To build that link, teachers need to do some work beyond tracking students' classwork and find out what helps to spark excitement and engagement in learning, said Carole Basile, dean of Arizona State University’s Mary Lou Fulton Teachers College.
“In order to connect learning to students, educators need to really understand who their students are — not just academically, but at a deeper level including interests, ideas, passions and experiences,” Basile said.
According to Basile, personalized learning can make lessons more interesting by helping students uncover how the material resonates with elements of their own lives. That may include personal experiences, such as their family lives, or perhaps details that tie into their community.
But she also notes that this style of learning is more than just about linking the material to interests. It’s also about helping students have some ownership and direction in the way they want to learn.

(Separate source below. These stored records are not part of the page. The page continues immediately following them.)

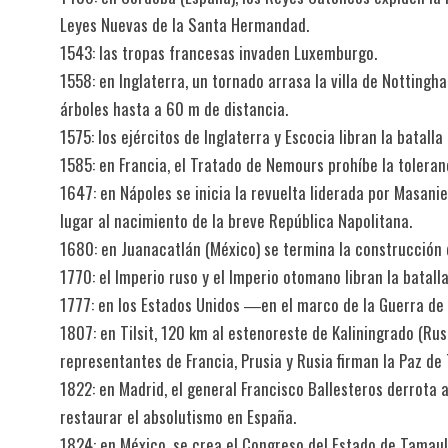
Leyes Nuevas de la Santa Hermandad.
1543: las tropas francesas invaden Luxemburgo.
1558: en Inglaterra, un tornado arrasa la villa de Nottingha
árboles hasta a 60 m de distancia.
1575: los ejércitos de Inglaterra y Escocia libran la batall
1585: en Francia, el Tratado de Nemours prohíbe la toleran
1647: en Nápoles se inicia la revuelta liderada por Masani
lugar al nacimiento de la breve República Napolitana.
1680: en Juanacatlán (México) se termina la construcción 
1770: el Imperio ruso y el Imperio otomano libran la batall
1777: en los Estados Unidos ―en el marco de la Guerra de
1807: en Tilsit, 120 km al estenoreste de Kaliningrado (R
representantes de Francia, Prusia y Rusia firman la Paz de 
1822: en Madrid, el general Francisco Ballesteros derrota a
restaurar el absolutismo en España.
1824: en México, se crea el Congreso del Estado de Tamaulip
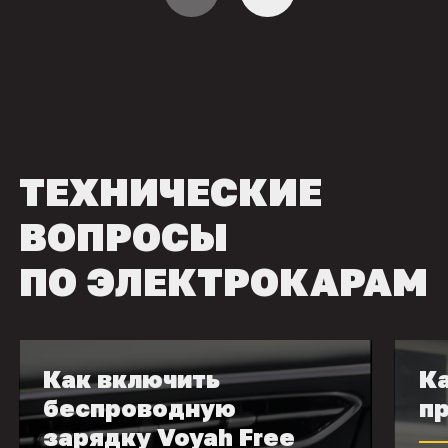
ТЕХНИЧЕСКИЕ
ВОПРОСЫ
ПО ЭЛЕКТРОКАРАМ
Как включить
Ка
беспроводную
пр
зарядку Voyah Free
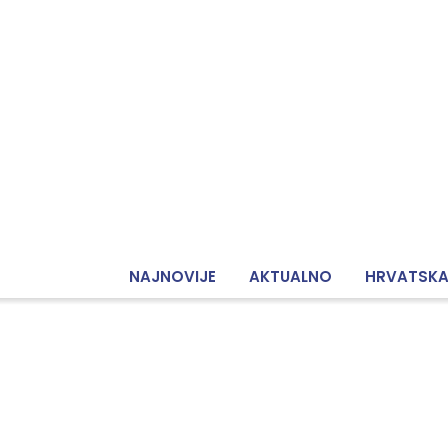
NAJNOVIJE
AKTUALNO
HRVATSK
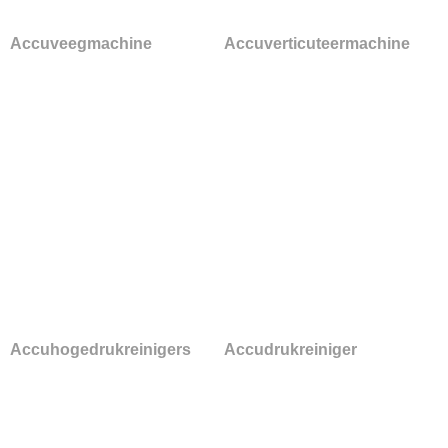
Accuveegmachine
Accuverticuteermachine
Accuhogedrukreinigers
Accudrukreiniger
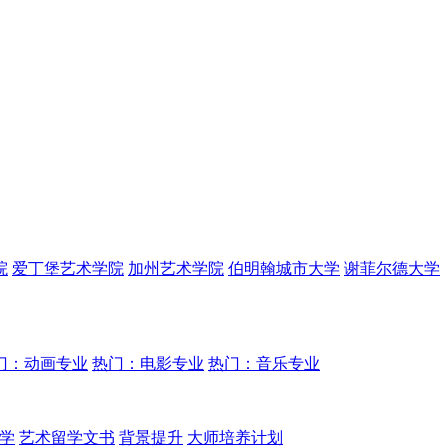
院
爱丁堡艺术学院
加州艺术学院
伯明翰城市大学
谢菲尔德大学
门：动画专业
热门：电影专业
热门：音乐专业
学
艺术留学文书
背景提升
大师培养计划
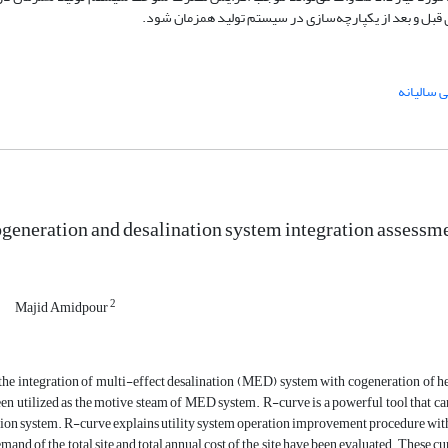
ی سالیانه
cogeneration and desalination system integration assess
2
Majid Amidpour
, the integration of multi-effect desalination (MED) system with cogeneration of
een utilized as the motive steam of MED system. R-curve is a powerful tool that can 
ion system. R-curve explains utility system operation improvement procedure with
mand of the total site and total annual cost of the site have been evaluated. These 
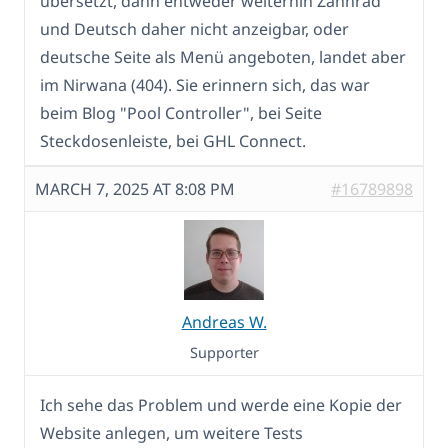
übersetzt, dann entweder weiterhin Zahnrad
und Deutsch daher nicht anzeigbar, oder
deutsche Seite als Menü angeboten, landet aber
im Nirwana (404). Sie erinnern sich, das war
beim Blog "Pool Controller", bei Seite
Steckdosenleiste, bei GHL Connect.
MARCH 7, 2025 AT 8:08 PM
#16789898
Andreas W.
Supporter
Ich sehe das Problem und werde eine Kopie der
Website anlegen, um weitere Tests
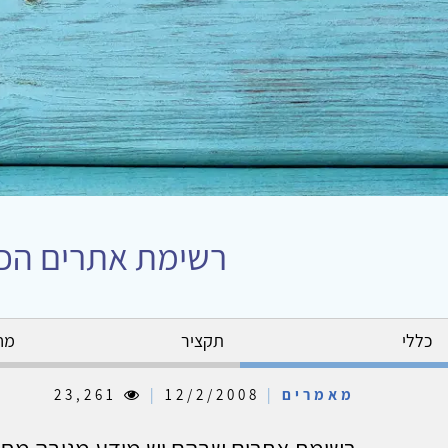
רשימת אתרים הכול
כללי
תקציר
מח
מאמרים
|
12/2/2008
|
23,261
רשימת אתרים שבהם יש מידע מגובה מחק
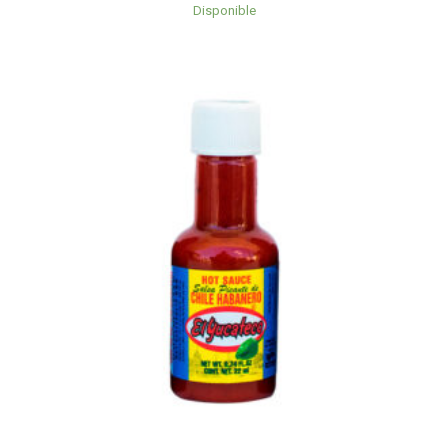
Disponible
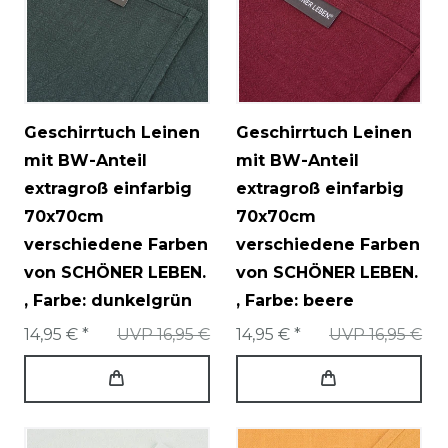
Geschirrtuch Leinen
Geschirrtuch Leinen
mit BW-Anteil
mit BW-Anteil
extragroß einfarbig
extragroß einfarbig
70x70cm
70x70cm
verschiedene Farben
verschiedene Farben
von SCHÖNER LEBEN.
von SCHÖNER LEBEN.
, Farbe: dunkelgrün
, Farbe: beere
14,95 € *
UVP 16,95 €
14,95 € *
UVP 16,95 €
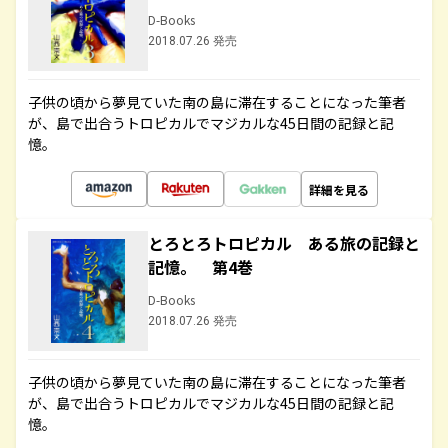
D-Books
2018.07.26 発売
子供の頃から夢見ていた南の島に滞在することになった筆者
が、島で出合うトロピカルでマジカルな45日間の記録と記
憶。
詳細を見る
とろとろトロピカル ある旅の記録と
記憶。 第4巻
D-Books
2018.07.26 発売
子供の頃から夢見ていた南の島に滞在することになった筆者
が、島で出合うトロピカルでマジカルな45日間の記録と記
憶。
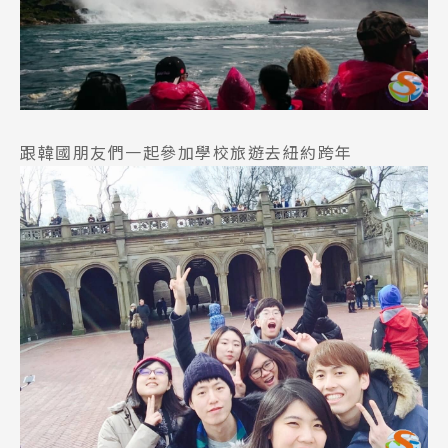
跟韓國朋友們一起參加學校旅遊去紐約跨年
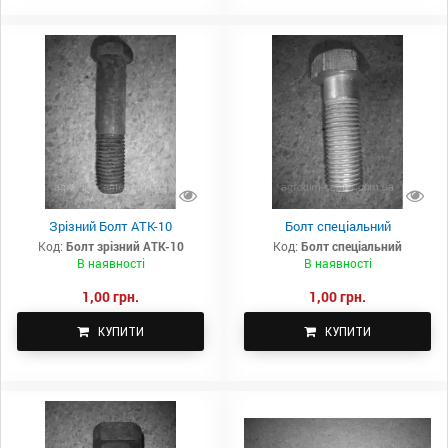
Зрізний Болт АТК-10
Болт спеціальний
Код:
Болт зрізний АТК-10
Код:
Болт спеціальний
В наявності
В наявності
1,00 грн.
1,00 грн.
КУПИТИ
КУПИТИ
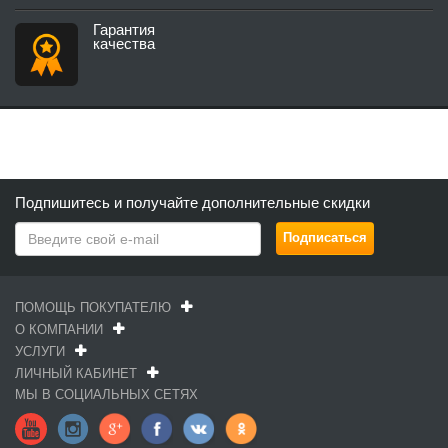
Гарантия
качества
Подпишитесь и получайте дополнительные скидки
ПОМОЩЬ ПОКУПАТЕЛЮ
О КОМПАНИИ
УСЛУГИ
ЛИЧНЫЙ КАБИНЕТ
МЫ В СОЦИАЛЬНЫХ СЕТЯХ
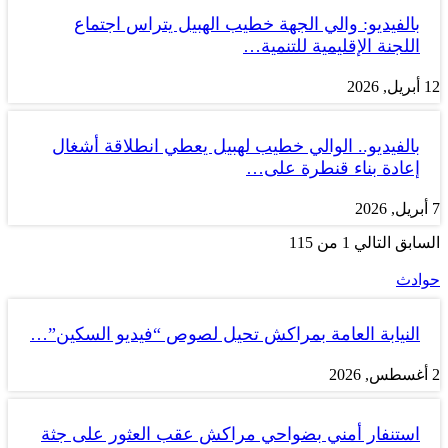
بالفيديو: والي الجهة خطيب الهبيل يتراس اجتماع
اللجنة الإقليمية للتنمية…
12 أبريل, 2026
بالفيديو.. الوالي خطيب لهبيل يعطي انطلاقة أشغال
إعادة بناء قنطرة على…
7 أبريل, 2026
السابق
التالي
1 من 115
حوادث
النيابة العامة بمراكش تحيل لصوص “فيديو السكين”…
2 أغسطس, 2026
استنفار أمني بضواحي مراكش عقب العثور على جثة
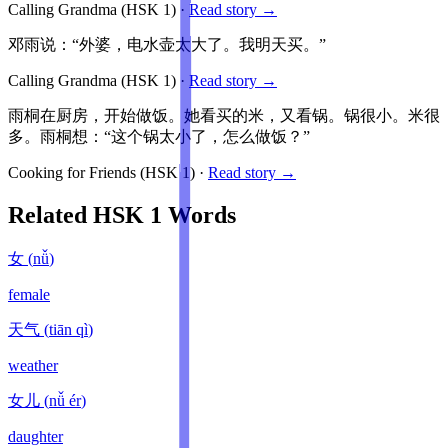
Calling Grandma
(HSK
1
)
·
Read story →
邓雨说：“外婆，电水壶太大了。我明天买。”
Calling Grandma
(HSK
1
)
·
Read story →
雨桐在厨房，开始做饭。她看买的米，又看锅。锅很小。米很
多。雨桐想：“这个锅太小了，怎么做饭？”
Cooking for Friends
(HSK
1
)
·
Read story →
Related HSK
1
Words
女
(
nǚ
)
female
天气
(
tiān qì
)
weather
女儿
(
nǚ ér
)
daughter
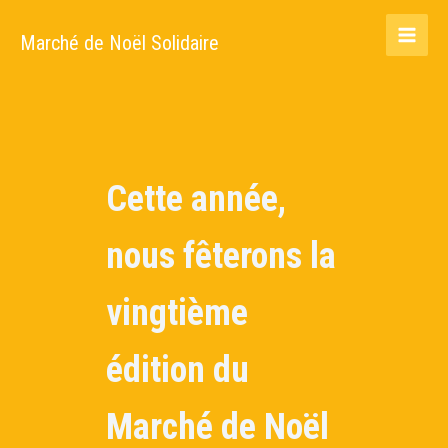
Aller
au
Marché de Noël Solidaire
MAIN
contenu
MEN
Cette année,
nous
f
êterons la
vingtième
édition du
Marché de Noël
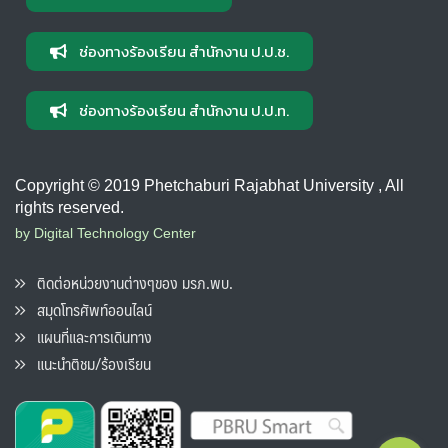
ช่องทางร้องเรียน สำนักงาน ป.ป.ช.
ช่องทางร้องเรียน สำนักงาน ป.ป.ท.
Copyright © 2019 Phetchaburi Rajabhat University , All
rights reserved.
by Digital Technology Center
ติดต่อหน่วยงานต่างๆของ มรภ.พบ.
สมุดโทรศัพท์ออนไลน์
แผนที่และการเดินทาง
แนะนำติชม/ร้องเรียน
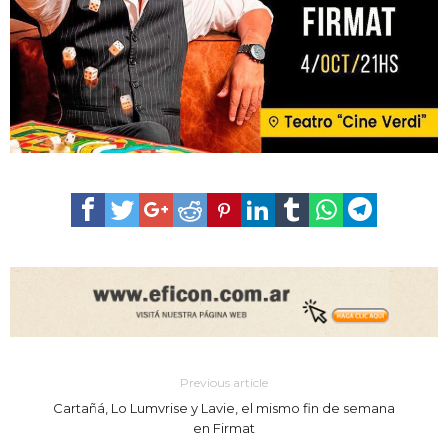
Previous article
Cartañá, Lo Lumvrise y Lavie, el mismo fin de semana
en Firmat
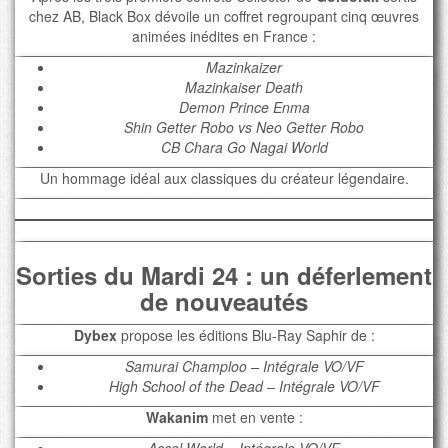
chez AB, Black Box dévoile un coffret regroupant cinq œuvres
animées inédites en France :
Mazinkaizer
Mazinkaiser Death
Demon Prince Enma
Shin Getter Robo vs Neo Getter Robo
CB Chara Go Nagai World
Un hommage idéal aux classiques du créateur légendaire.
Sorties du Mardi 24 : un déferlement
de nouveautés
Dybex
propose les éditions Blu-Ray Saphir de :
Samurai Champloo – Intégrale VO/VF
High School of the Dead – Intégrale VO/VF
Wakanim
met en vente :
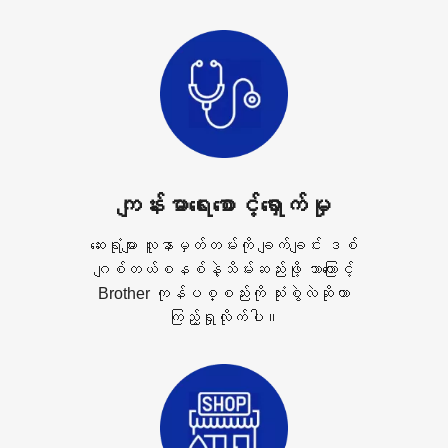
ကျန်းမာရေးစောင့်ရှောက်မှု
ဆေးရုံများ လူနာမှတ်တမ်းကို ချက်ချင်း ဒစ်
ဂျစ်တယ်စနစ်နဲ့သိမ်းဆည်းဖို့ ဘာကြောင့်
Brother ကုန်ပစ္စည်းကို သုံးစွဲလဲဆိုတာ
ကြည့်ရှုလိုက်ပါ။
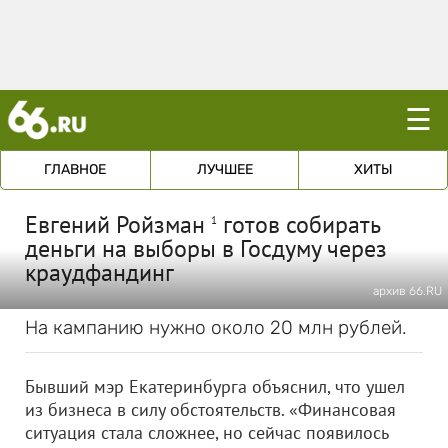
☰
ГЛАВНОЕ
ЛУЧШЕЕ
ХИТЫ
Евгений Ройзман
готов собирать
1
деньги на выборы в Госдуму через
краудфандинг
архив 66.RU
На кампанию нужно около 20 млн рублей.
Бывший мэр Екатеринбурга объяснил, что ушел
из бизнеса в силу обстоятельств. «Финансовая
ситуация стала сложнее, но сейчас появилось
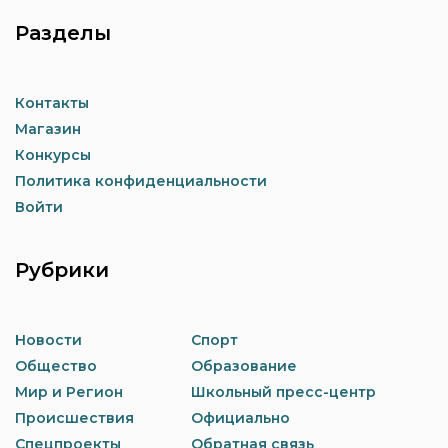
Разделы
Контакты
Магазин
Конкурсы
Политика конфиденциальности
Войти
Рубрики
Новости
Спорт
Общество
Образование
Мир и Регион
Школьный пресс-центр
Происшествия
Официально
Спецпроекты
Обратная связь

“Personalized learning is also about voice and choice and allowing students to guide their own experience in terms of what they want to learn, not only what they need to learn,” Basile said. “It’s a balance.”
When applied well, personalized learning can help students reveal more than just a mastery of the material through an assessment or exam. Instead, this approach may also help seed a passion — not just for the specific lesson or topic, but one that builds excitement among students to make learning a natural and ongoing part of their lives.
“Personalized learning and deeper learning go hand-in-hand,” said Basile.
“Personalized is not just practicing of rote knowledge, it also needs to add to deeper understanding of areas of interest, needs to build new areas of interest and foster a love of learning," she added. "This then allows learners to reach their human potential."